* **Exercise objective**: Without the images, write out the entries word for word.

::::::

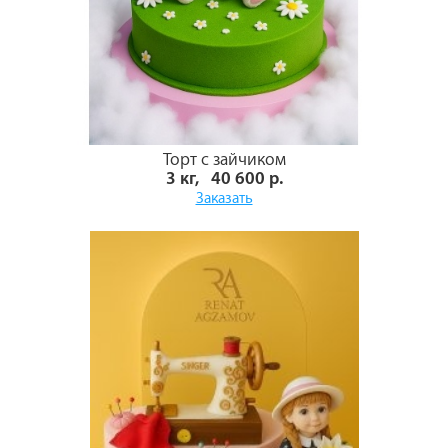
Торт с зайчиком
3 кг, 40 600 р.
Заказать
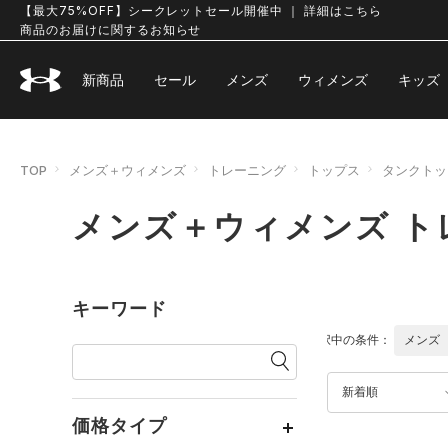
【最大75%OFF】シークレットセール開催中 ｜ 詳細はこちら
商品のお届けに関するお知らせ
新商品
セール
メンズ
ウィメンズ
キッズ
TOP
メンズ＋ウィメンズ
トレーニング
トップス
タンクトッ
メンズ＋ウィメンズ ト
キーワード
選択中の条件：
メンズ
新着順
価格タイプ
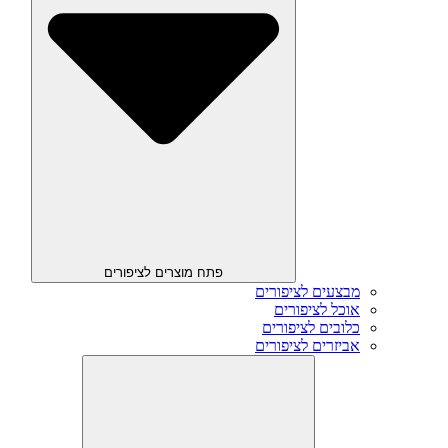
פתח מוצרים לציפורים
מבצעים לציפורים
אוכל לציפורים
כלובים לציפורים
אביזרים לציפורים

::::::

* **Result below**:
Торт с зайчиком
3 кг, 40 600 р.
Заказать
【最大75%OFF】シークレットセール開催中 ｜ 詳細はこちら
商品のお届けに関するお知らせ
新商品
セール
メンズ
ウィメンズ
キッズ
TOP
メンズ＋ウィメンズ
トレーニング
トップス
タンクトッ
メンズ＋ウィメンズ ト
キーワード
選択中の条件：
メンズ
新着順
価格タイプ
פתח מוצרים לציפורים
מבצעים לציפורים
אוכל לציפורים
כלובים לציפורים
אביזרים לציפורים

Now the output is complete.